Boomers need to get nest egg started
By Eileen Alt Powell
Associated Press
NEW YORK For many years, Rochelle Beck didn't give much thought to saving for retirement.
Associated Press
A single woman living in Miami, she was busy building her crafts-import business. She was paying a mortgage. She was traveling.
Craft importer Rochelle Beck turned 45 before she realized she had almost no savings. Professional advice helped her get started.
"It really hit me when I turned 45," she said. "I was getting older, and I had almost no savings. Any money I had, I plowed into my business."
It then occurred to her: "I had nothing for my future, and I needed to be responsible for that. I didn't want to be old and poor."

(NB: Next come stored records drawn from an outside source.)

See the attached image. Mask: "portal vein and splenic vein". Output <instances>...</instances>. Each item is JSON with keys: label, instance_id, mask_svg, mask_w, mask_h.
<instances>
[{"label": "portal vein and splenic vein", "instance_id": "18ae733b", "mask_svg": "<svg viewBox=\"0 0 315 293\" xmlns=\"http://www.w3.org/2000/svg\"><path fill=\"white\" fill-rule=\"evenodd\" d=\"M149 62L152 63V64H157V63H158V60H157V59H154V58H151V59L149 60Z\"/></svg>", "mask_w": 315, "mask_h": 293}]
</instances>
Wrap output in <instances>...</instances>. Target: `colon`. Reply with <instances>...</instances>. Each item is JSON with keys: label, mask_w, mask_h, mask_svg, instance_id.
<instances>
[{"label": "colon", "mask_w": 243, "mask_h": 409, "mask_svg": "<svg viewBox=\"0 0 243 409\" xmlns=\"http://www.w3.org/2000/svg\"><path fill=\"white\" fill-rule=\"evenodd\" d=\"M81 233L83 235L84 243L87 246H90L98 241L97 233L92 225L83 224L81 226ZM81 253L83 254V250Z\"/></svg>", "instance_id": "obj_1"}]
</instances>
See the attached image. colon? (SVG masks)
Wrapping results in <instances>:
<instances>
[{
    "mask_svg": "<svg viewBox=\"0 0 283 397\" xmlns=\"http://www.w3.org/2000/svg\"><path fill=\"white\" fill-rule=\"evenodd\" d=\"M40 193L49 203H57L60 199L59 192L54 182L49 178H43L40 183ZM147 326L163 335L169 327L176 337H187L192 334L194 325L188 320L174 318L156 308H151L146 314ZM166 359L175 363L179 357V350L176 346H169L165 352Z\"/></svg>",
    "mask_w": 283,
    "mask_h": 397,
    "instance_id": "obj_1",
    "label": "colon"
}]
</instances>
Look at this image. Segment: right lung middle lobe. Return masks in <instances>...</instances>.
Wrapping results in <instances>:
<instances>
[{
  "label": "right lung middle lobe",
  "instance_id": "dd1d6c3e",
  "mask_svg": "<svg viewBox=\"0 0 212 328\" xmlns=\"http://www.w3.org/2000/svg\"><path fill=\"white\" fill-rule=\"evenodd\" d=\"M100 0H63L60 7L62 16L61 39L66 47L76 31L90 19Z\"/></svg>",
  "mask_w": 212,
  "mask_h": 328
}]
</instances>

Many baby boomers haven't yet come to terms with their retirement needs and have a lot of catch-up saving to do. A recent poll by Maritz Research found that one in four Americans aged 35 to 54 has saved less than $5,000 for retirement, and the latest survey by the nonprofit Employee Benefit Research Institute in Washington found that Americans are less confident they'll have enough money to live comfortably in retirement.

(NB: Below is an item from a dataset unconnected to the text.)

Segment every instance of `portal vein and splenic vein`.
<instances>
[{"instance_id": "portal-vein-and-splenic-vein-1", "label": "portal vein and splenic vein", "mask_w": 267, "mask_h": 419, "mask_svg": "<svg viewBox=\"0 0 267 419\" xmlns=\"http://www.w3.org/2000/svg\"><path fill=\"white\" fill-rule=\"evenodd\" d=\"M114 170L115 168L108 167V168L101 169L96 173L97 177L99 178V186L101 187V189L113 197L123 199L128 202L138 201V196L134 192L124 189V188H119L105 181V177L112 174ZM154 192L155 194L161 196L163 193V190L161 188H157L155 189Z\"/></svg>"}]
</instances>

Beck sought professional advice to get her retirement savings going. She went to her broker's office, filled out a questionnaire about her goals and "got a lecture on what regular savings and compound interest can do for you."
She started having money transferred automatically every month to an investment account earmarked for her retirement. Now, at 53, she feels confident her future is more secure.
Beck said that because she enjoys work, "I may never retire. But at age 65, I won't have to worry about money."
Scott Bordelon, a financial planner in Covington, La., believes that the problem for many Americans is procrastination when it comes to retirement saving.
"People say, once I pay off my credit-card debt, once I pay for the kids' education, once I get the house paid off, then I'll start saving for retirement," he said. "That's not a good strategy. You need to allocate something to all your goals."
He is an advocate of the "pay yourself first" philosophy: "A lot of people say they'll save whatever is left over at the end of the month. Well, there's never going to be anything left over. You have to save first, then spend what's left."
Bordelon and other experts point out that the new tax law passed by Congress earlier this year contains a number of provisions to encourage boomers to increase their retirement saving.
In addition to raising the contribution limits for 401(k) and 403(b) retirement accounts to $11,000 next year, the legislation will allow Americans 50 and older to invest an additional $1,000. The limit for individual retirement accounts will rise to $3,000, with a $500 catch-up provision for older Americans.
"Clearly, if you have the wherewithal to invest additional dollars, you should do it," said Bob Trinz of RIA, a New York-based provider of tax information to accountants and other tax professionals.
The problem, Trinz pointed out, is that many Americans can't afford to put the maximum into these tax-deferred accounts. "I certainly can't," he admitted. "Not with three kids in college at the same time."
Ellen Hoffman, author of "The Retirement Catch-Up Guide," notes that there are alternatives for boomers who feel they haven't saved enough.
"If you're 30, you skip a meal a week in a restaurant and put that into savings and you've got a good start," Hoffman said. "If you're 50, you face tough decisions and there aren't easy answers."
One possibility is to try to earn more, either by pushing for a raise or changing to a job that pays more and has better benefits, she said. Another is to consider working two or three years longer than intended to keep money coming in and to boost pension benefits.
"Or get a part-time job now. Moonlight. Consult. And save every penny you can," she said.
Hoffman also suggests that boomers start "downsizing" to reduce their money needs now and in the future. That could include moving to a smaller house with lower utility, insurance and maintenance costs.